> _INSTRUCTIONS FOR THE TASK_
Once the line with "gücünü örgütünden ve halktan alan" is found in the entries below, repeat it and each following line exactly, up to and including the line with "kişisel menfaat sağlamak amacıyla". Add no other lines.

> _MATERIAL PROVIDED_

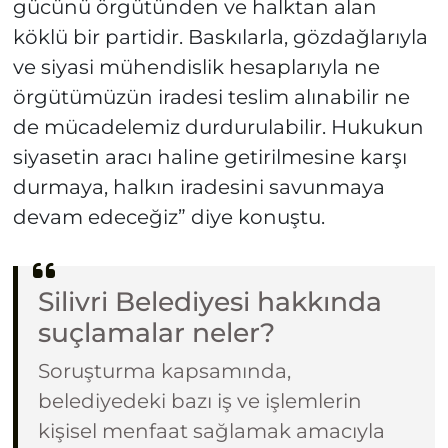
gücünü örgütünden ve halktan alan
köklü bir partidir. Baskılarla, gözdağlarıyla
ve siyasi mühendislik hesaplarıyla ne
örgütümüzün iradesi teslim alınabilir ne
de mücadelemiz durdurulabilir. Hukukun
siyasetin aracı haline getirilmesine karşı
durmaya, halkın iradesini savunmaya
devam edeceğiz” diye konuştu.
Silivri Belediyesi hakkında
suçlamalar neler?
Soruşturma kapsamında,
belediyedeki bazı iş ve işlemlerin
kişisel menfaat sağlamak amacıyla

--

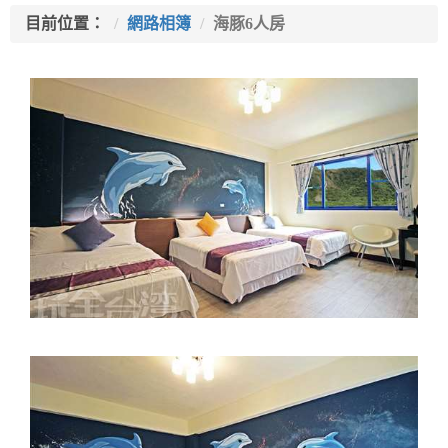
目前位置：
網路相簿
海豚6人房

> _FINISHED EXERCISE_
gücünü örgütünden ve halktan alan
köklü bir partidir. Baskılarla, gözdağlarıyla
ve siyasi mühendislik hesaplarıyla ne
örgütümüzün iradesi teslim alınabilir ne
de mücadelemiz durdurulabilir. Hukukun
siyasetin aracı haline getirilmesine karşı
durmaya, halkın iradesini savunmaya
devam edeceğiz” diye konuştu.
Silivri Belediyesi hakkında
suçlamalar neler?
Soruşturma kapsamında,
belediyedeki bazı iş ve işlemlerin
kişisel menfaat sağlamak amacıyla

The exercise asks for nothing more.